There was no way we could afford another in daycare and still protect our financial future.
And then..
I saw her..
(We were not able to share this picture before we met her)
I wasn’t expecting it. It hit me like a ton of bricks. I’ll never forget where I was or what I was doing. But I heard Him plain as day. “She’s the one.”
“The one what God? The one I’m to pray for? The one I’m to advocate for? The one? What does THE ONE mean??” I knew my questions were futile. I knew exactly what He meant before he answered. “She is your daughter,” He whispered to me.
Without thinking, I fired off an email to find out more.
I emailed 2 friends her picture. They were confused. Honestly, I was confused.
I said, “But God, I have 2 babies! Special needs! This is too much! The time! The money! – I have to tell him!”
And then I wanted to passout.. oh my goodness.. I was going to have to tell him.
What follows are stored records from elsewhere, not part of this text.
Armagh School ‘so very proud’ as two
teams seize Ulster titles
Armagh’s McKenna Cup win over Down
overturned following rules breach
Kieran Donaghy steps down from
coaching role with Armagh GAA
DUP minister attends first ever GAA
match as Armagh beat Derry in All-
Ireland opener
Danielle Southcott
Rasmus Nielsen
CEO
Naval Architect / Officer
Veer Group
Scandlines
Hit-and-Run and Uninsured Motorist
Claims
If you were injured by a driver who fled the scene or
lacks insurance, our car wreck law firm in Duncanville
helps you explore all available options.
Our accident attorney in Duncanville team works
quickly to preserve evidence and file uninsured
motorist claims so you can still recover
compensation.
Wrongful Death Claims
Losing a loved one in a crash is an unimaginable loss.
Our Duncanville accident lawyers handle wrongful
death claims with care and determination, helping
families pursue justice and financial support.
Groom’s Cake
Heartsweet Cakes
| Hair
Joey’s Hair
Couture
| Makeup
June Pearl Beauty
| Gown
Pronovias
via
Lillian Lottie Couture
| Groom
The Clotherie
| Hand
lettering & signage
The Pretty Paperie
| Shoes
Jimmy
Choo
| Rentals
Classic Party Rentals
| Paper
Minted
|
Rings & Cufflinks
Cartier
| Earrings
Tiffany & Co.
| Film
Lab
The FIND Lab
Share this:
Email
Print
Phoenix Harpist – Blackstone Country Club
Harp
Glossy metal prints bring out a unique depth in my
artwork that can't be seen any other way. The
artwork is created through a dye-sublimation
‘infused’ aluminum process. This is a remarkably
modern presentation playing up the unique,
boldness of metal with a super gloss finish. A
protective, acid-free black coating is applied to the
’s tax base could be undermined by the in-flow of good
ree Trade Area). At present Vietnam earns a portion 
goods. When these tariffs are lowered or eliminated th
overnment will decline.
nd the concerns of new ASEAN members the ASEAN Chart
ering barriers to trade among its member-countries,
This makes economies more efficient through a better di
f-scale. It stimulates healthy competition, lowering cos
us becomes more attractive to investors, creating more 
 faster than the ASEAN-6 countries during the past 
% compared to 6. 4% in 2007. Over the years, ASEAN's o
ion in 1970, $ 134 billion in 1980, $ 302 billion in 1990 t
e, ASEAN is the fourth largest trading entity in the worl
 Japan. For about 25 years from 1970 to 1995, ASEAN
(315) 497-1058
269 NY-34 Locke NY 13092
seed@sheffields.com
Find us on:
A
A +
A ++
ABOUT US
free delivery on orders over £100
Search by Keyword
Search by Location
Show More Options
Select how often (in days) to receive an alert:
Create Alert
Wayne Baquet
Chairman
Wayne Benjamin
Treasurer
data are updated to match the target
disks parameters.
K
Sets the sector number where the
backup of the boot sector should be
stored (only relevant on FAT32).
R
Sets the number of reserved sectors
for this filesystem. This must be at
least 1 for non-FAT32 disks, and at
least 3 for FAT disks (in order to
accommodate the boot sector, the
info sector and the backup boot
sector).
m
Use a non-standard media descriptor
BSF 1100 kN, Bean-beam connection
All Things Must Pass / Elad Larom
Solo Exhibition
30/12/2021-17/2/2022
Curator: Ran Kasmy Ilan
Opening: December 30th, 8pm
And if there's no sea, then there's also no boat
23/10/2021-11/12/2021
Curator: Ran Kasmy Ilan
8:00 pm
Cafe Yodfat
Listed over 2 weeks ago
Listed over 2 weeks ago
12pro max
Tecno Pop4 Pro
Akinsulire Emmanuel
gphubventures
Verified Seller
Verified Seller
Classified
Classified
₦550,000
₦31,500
The next day, I emailed him her picture. I didn’t have the guts to tell him in person. I simply said, “Can I have her?” He didn’t answer so I clarfied, “I’m serious. I want her.” (That’s the actual words from my G-Chat transcript). He’s heard crazy things from me before, but this might be the winner.
I got another picture.
We talked through it for a couple days. I tried to forget her. She was all I could think about. I spent hours researching everything I could – about her, about adoption, about Reece’s Rainbow. The thought of having to live without her overtook me. Within a month we jumped in head first. They estimated the process would take 12-18 months and $35,000. I couldn’t imagine the thought of either. The estimated budget is now over $50,000 and while it’s a large sum of money for sure, it now represents LIFE. Her LIFE. I will pay anything to show her that she is precious, she is ours, she is valuable, she is LOVED.
This sweet girl will never go without a mommy and daddy again.